(Items from a data source)
╔══

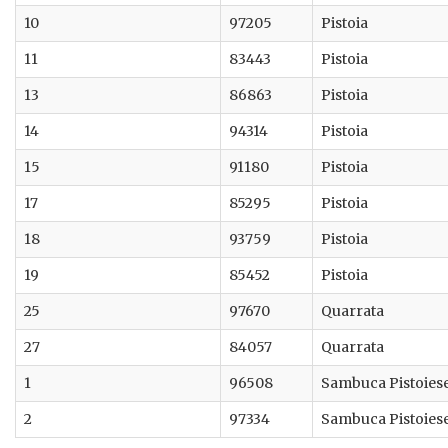
10
97205
Pistoia
11
83443
Pistoia
13
86863
Pistoia
14
94314
Pistoia
15
91180
Pistoia
17
85295
Pistoia
18
93759
Pistoia
19
85452
Pistoia
25
97670
Quarrata
27
84057
Quarrata
1
96508
Sambuca Pistoies
2
97334
Sambuca Pistoies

╚══

REQUIREMENT: The records above must be repeated in full and exactly, but without any of the pictures.

YOUR RESPONSE:
10
97205
Pistoia
11
83443
Pistoia
13
86863
Pistoia
14
94314
Pistoia
15
91180
Pistoia
17
85295
Pistoia
18
93759
Pistoia
19
85452
Pistoia
25
97670
Quarrata
27
84057
Quarrata
1
96508
Sambuca Pistoies
2
97334
Sambuca Pistoies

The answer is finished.